# Works That Start in a Major Key and End in a Minor Key?



## tdc (Jan 17, 2011)

I was watching a Schiff masterclass on youtube recently, and he pointed out something I found interesting. Although there are plenty of works in the repertoire that start in a minor key and end in major, it is relatively rare to find pieces that start in major and end in minor. Schubert's D899 Impromptu in E flat major is an example of such a work, as is Mendelssohn's 4th Symphony. Can anyone name any others? 

Feel free to discuss any thoughts related to this topic.


----------



## John T (May 5, 2016)

Hugo Alfvén: his Symphony No.2 is in D major, but closes in D minor.


----------



## Mahlerian (Nov 27, 2012)

Debussy's Suite Bergamasque and Strauss's Don Juan come to mind. Not quite the same, but the second movement of Schoenberg's Chamber Symphony No. 2 begins in the major and ends with a minor-key coda (in the key of the first movement). Also, the first chord in Mahler's Symphony No. 6 is actually major, though A minor is the first key established.


----------



## Dim7 (Apr 24, 2009)

It's quite a different thing but in many minor key pieces in sonata-allegro form during the Classical era the second subject group is first in a major key in the exposition but in a minor key in the recapitulation. I don't think this happened very often in Romantic era sonata-allegro forms. Kind of interesting that this "depressing" pattern was common in the usually "cheery" Classical era.


----------



## manyene (Feb 7, 2015)

Karlowicz's' Episode at a Masquerade' (op 14) - typical of this composer (Richard Strauss at the start, deep melancholy at the end)


----------



## SeptimalTritone (Jul 7, 2014)

Definitely Brahms piano trio 1 in B major, ending in B minor, and Chopin Ballade 2 in F major, ending in A minor.

There's actually a lot of Chopin where the answer is, well, "who knows". The A minor prelude is one of the many interesting examples, and someone who knows more than me could provide many more. E minor is the first chord, but G major is the first established key. But the final cadence is A minor.


----------



## SeptimalTritone (Jul 7, 2014)

Dim7 said:


> It's quite a different thing but in many minor key pieces in sonata-allegro form during the Classical era the second subject group is first in a major key in the exposition but in a minor key in the recapitulation. I don't think this happened very often in Romantic era sonata-allegro forms. Kind of interesting that this "depressing" pattern was common in the usually "cheery" Classical era.

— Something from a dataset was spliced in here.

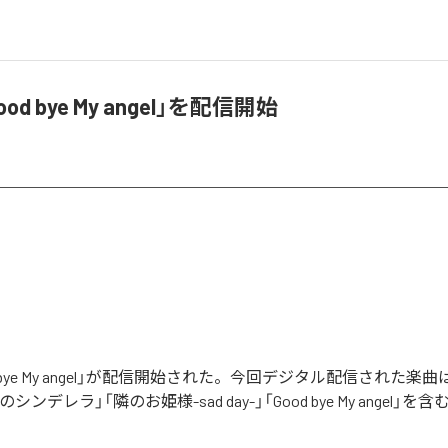
ood bye My angel」を配信開始
od bye My angel」が配信開始された。今回デジタル配信された楽曲は、
のシンデレラ」「隣のお姫様-sad day-」「Good bye My angel」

In the classical era minor key sonata form works, the issue was not cheery/tragic but much more so grammatical.

The second theme group in the exposition needed to feel like a dominant, because sonata form is, after all, a large scale dominant->tonic resolution. For a C major piece, it's a no-brainer to have the second theme group in G major. But for a C minor piece, there's a problem. If the second theme group were in G minor, the feeling of dominant is lost from it being a minor chord, although this kind of thing was sometimes done, see the moonlight sonata third movement. If the second the group were in G major, the feeling of dominant is there but the coloristic feeling of the flat notes in the original C minor is too lost. That's why a secondary dominant, usually the dominant of the submediant, was used: E flat major. And then, at the end of the development, we would arrive structurally at the actual dominant.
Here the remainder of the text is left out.